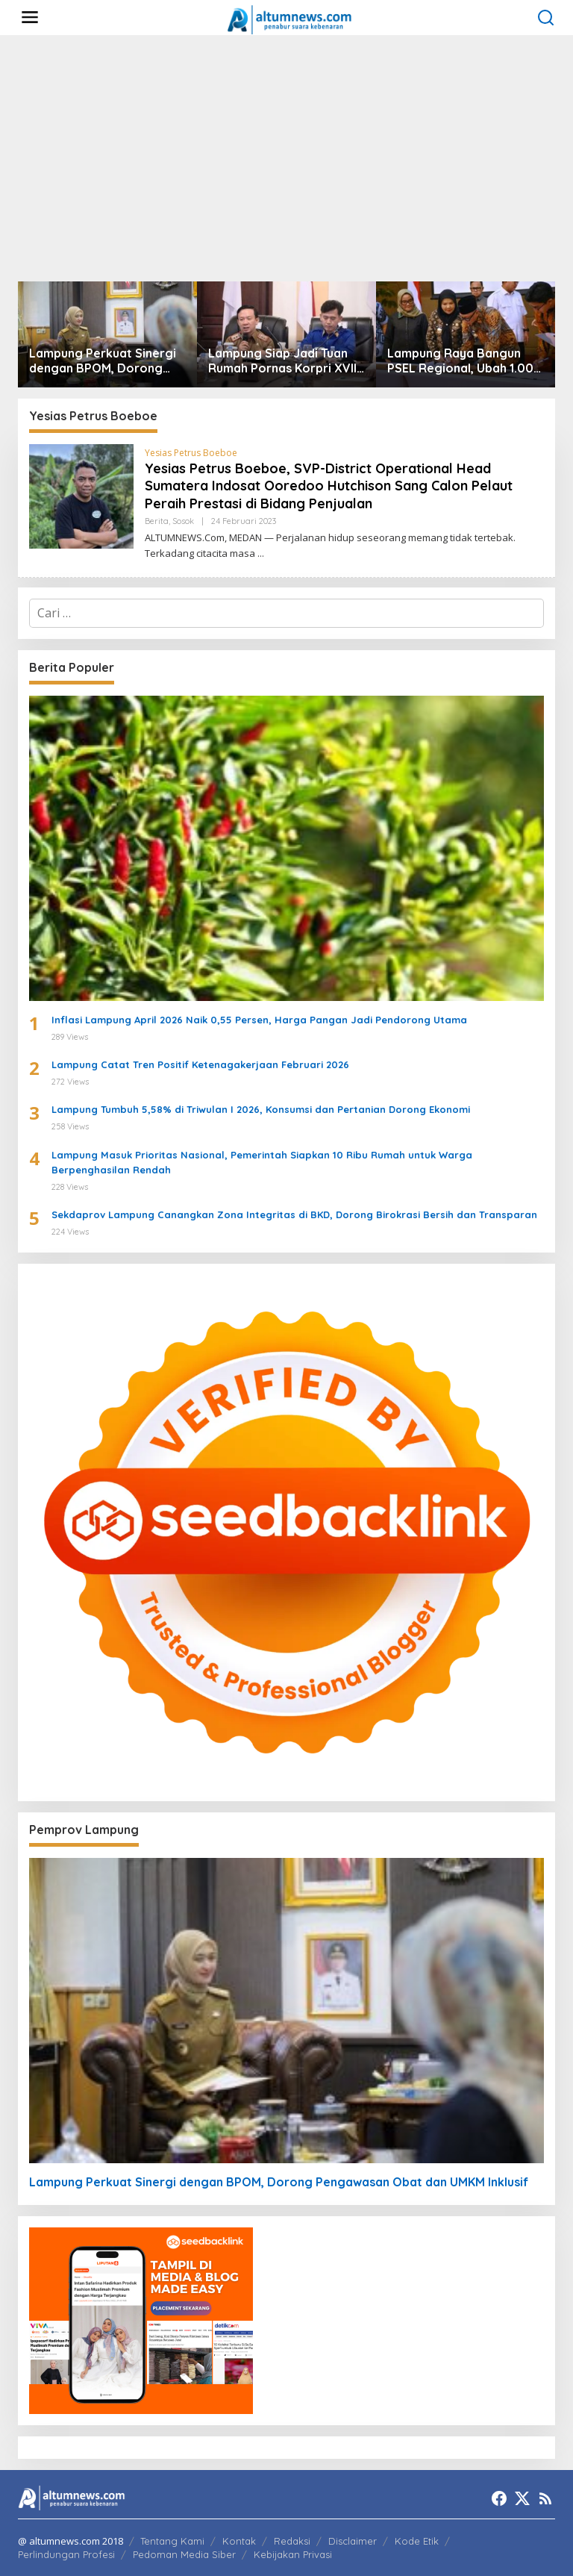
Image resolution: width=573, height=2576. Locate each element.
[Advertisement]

==

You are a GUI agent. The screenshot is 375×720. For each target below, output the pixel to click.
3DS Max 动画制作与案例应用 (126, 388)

---

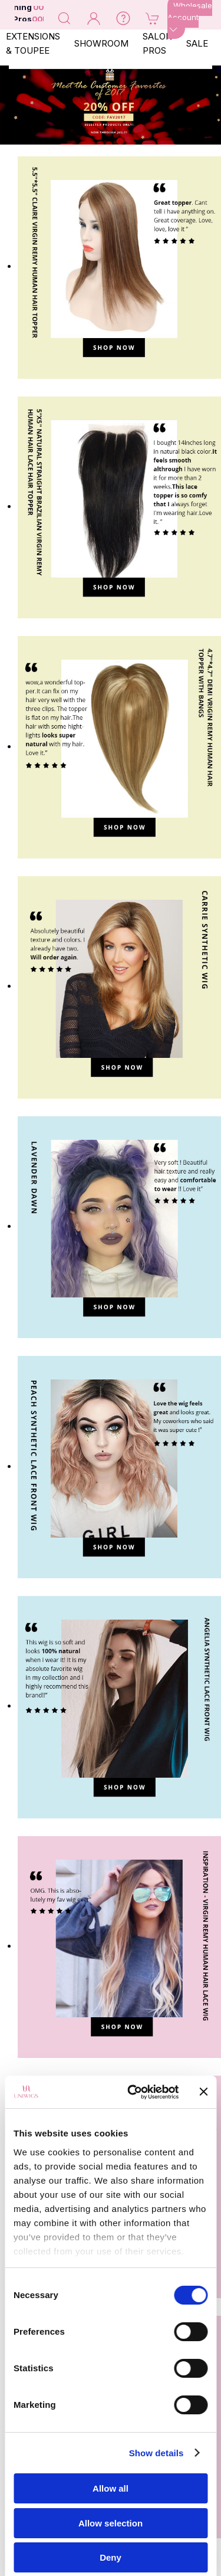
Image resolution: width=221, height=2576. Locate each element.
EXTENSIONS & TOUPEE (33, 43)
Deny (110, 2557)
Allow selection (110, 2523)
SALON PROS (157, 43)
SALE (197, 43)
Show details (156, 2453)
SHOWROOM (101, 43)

◆ **EXERCISE DESCRIPTION**
Referring to the material above, set down exactly the lines between the line with "Image resolution: width=573, height=2576." and the line with "[Advertisement]", inclusive, and no other lines.

◆ **RESPONSE BOX**
Image resolution: width=573, height=2576. Locate each element.
[Advertisement]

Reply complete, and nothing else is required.